Adjacency Matrix for Bipartite Graphs

Bipartite Adjacency Matrix Structure
For a bipartite graph $G = (U \cup V, E)$ with $|U| = m$ and $|V| = n$, we have two representations:

1. Biadjacency Matrix $B \in \mathbb{R}^{m \times n}$: $B_{ij} = \begin{cases} 1 & \text{if } (u_i, v_j) \in E \\ 0 & \text{otherwise} \end{cases}$
2. Full Adjacency Matrix $A \in \mathbb{R}^{(m+n) \times (m+n)}$: $A = \begin{pmatrix} 0_{m \times m} & B \\ B^T & 0_{n \times n} \end{pmatrix}$

Bipartite Adjacency Matrix Example

GCNs for Bipartite Graphs

Bipartite GCN Formulation
For bipartite graphs, we can adapt GCNs to handle two types of nodes:

User node updates: $H_u^{(l+1)} = \sigma\left(B \cdot H_v^{(l)} \cdot W_u^{(l)}\right)$
Item node updates: $H_v^{(l+1)} = \sigma\left(B^T \cdot H_u^{(l)} \cdot W_v^{(l)}\right)$

Where:

$H_u^{(l)}$ - user embeddings at layer $l$
$H_v^{(l)}$ - item embeddings at layer $l$
$W_u^{(l)}, W_v^{(l)}$ - type-specific weight matrices
$B$ - biadjacency matrix

Key Insight: Alternating Updates
In bipartite GCNs, user and item representations are updated alternately:

User update: Aggregate from connected items
Item update: Aggregate from connected users
No direct: User-user or item-item connections

This creates a natural collaborative filtering mechanism where users influence items they interact with, and vice versa.

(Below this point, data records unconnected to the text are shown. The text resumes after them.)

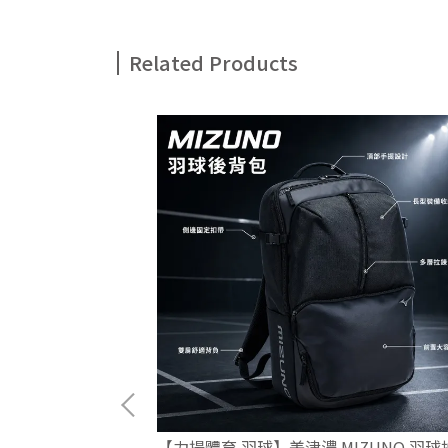
Related Products
 x 白沙屯媽祖 聯
【力揚體育 羽球】美津濃 MIZUNO 羽球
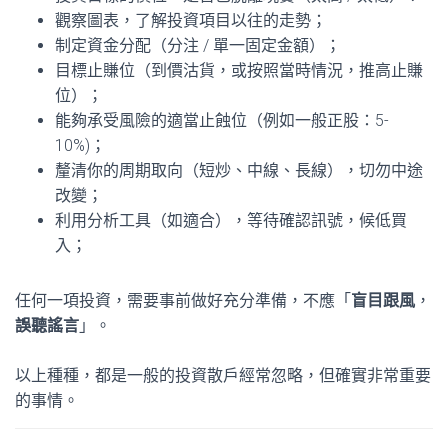
觀察圖表，了解投資項目以往的走勢；
制定資金分配（分注 / 單一固定金額）；
目標止賺位（到價沽貨，或按照當時情況，推高止賺
位）；
能夠承受風險的適當止蝕位（例如一般正股：5-
10%)；
釐清你的周期取向（短炒、中線、長線），切勿中途
改變；
利用分析工具（如適合），等待確認訊號，候低買
入；
任何一項投資，需要事前做好充分準備，不應「
盲目跟風
，
誤聽謠言
」。
以上種種，都是一般的投資散戶經常忽略，但確實非常重要
的事情。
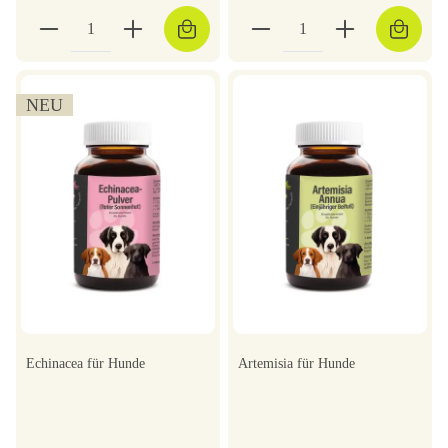
NEU
Echinacea für Hunde
Artemisia für Hunde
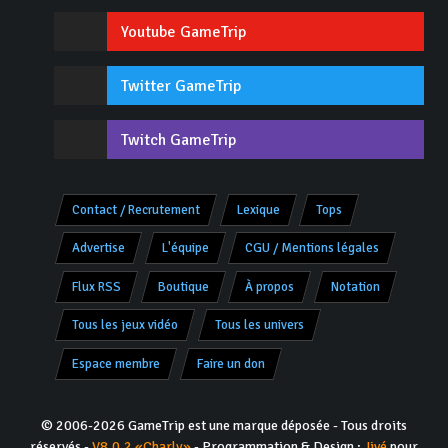
Youtube GameTrip
Twitter GameTrip
Twitch GameTrip
Contact / Recrutement
Lexique
Tops
Advertise
L'équipe
CGU / Mentions légales
Flux RSS
Boutique
À propos
Notation
Tous les jeux vidéo
Tous les univers
Espace membre
Faire un don
© 2006-2026 GameTrip est une marque déposée - Tous droits
réservés -
V8.0.2 «Charly»
- Programmation & Design :
Jivé
pour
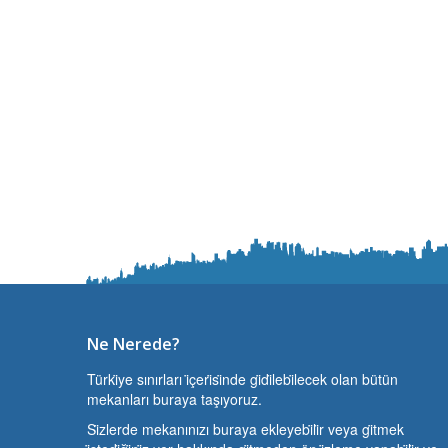
Ne Nerede?
Türki̇ye sınırları i̇çeri̇si̇nde gi̇di̇lebi̇lecek olan bütün
mekanları buraya taşıyoruz.
Si̇zlerde mekanınızı buraya ekleyebi̇li̇r veya gi̇tmek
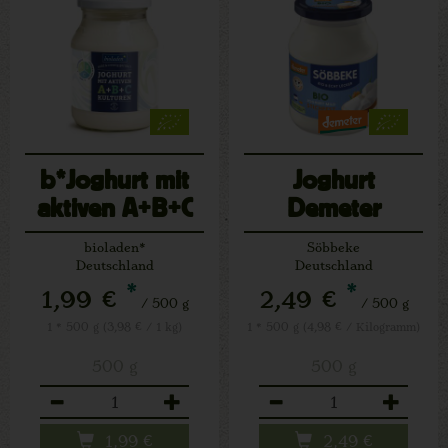
b*Joghurt mit
Joghurt
aktiven A+B+C
Demeter
Kulturen
stichfest
bioladen*
Söbbeke
Deutschland
Deutschland
*
*
1,99 €
2,49 €
/ 500 g
/ 500 g
1 * 500 g (3,98 € / 1 kg)
1 * 500 g (4,98 € / Kilogramm)
500 g
500 g
Anzahl
Anzahl
1,99
€
2,49
€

Recommender Systems with Bipartite GNNs

The Recommender System Problem
Given a set of users $U$ and items $V$, with observed interactions $R \subset U \times V$, predict which unobserved user-item pairs $(u, v) \notin R$ are likely to result in positive interactions.

Traditional approaches: Matrix factorization, collaborative filtering
GNN advantage: Captures higher-order collaborative signals through multi-hop neighbors

LightGCN: Simplified Bipartite GCN
LightGCN removes feature transformation and nonlinear activation:

User embeddings: $\mathbf{e}_u^{(k+1)} = \sum_{i \in N_u} \frac{1}{\sqrt{|N_u|}\sqrt{|N_i|}} \mathbf{e}_i^{(k)}$
Item embeddings: $\mathbf{e}_i^{(k+1)} = \sum_{u \in N_i} \frac{1}{\sqrt{|N_i|}\sqrt{|N_u|}} \mathbf{e}_u^{(k)}$

Final representation: $\mathbf{e}_u = \sum_{k=0}^K \alpha_k \mathbf{e}_u^{(k)}, \quad \mathbf{e}_i = \sum_{k=0}^K \alpha_k \mathbf{e}_i^{(k)}$

Why LightGCN Works: Mathematical Intuition

Complete Recommender System Example

End-to-End Recommendation Pipeline

Advanced Bipartite GNN Architectures

Model	Key Innovation	Advantages	Use Cases
NGCF	Higher-order connectivity + feature transformation	Captures complex user-item relationships	General recommendation
LightGCN	Removes transformations and activations	Simple, efficient, strong performance	Collaborative filtering
UltraGCN	Skips message passing entirely	Ultra-fast training and inference	Large-scale systems
DGCF	Disentangled representations	Interpretable factors	Explainable recommendations

Training Bipartite GNNs: Loss Functions and Optimization

Bayesian Personalized Ranking (BPR) Loss
For implicit feedback data, BPR optimizes pairwise ranking: $\mathcal{L}_{BPR} = \sum_{(u,i,j) \in D_s} -\ln \sigma(\hat{y}_{ui} - \hat{y}_{uj}) + \lambda ||\Theta||^2$
Where:

$(u,i,j)$: user $u$, positive item $i$, negative item $j$
$\hat{y}_{ui} = \mathbf{e}_u^T \mathbf{e}_i$: predicted score
$\sigma$: sigmoid function
$\lambda$: L2 regularization coefficient
$\Theta$: all model parameters

Negative Sampling Strategy
Since we only observe positive interactions, we need to sample negative examples:

Uniform sampling: Random unobserved items
Popularity-based: Sample based on item popularity
Hard negative mining: Focus on challenging negatives
Dynamic sampling: Adapt sampling during training

Challenge: Unobserved ≠ Negative (users might like items they haven't interacted with yet)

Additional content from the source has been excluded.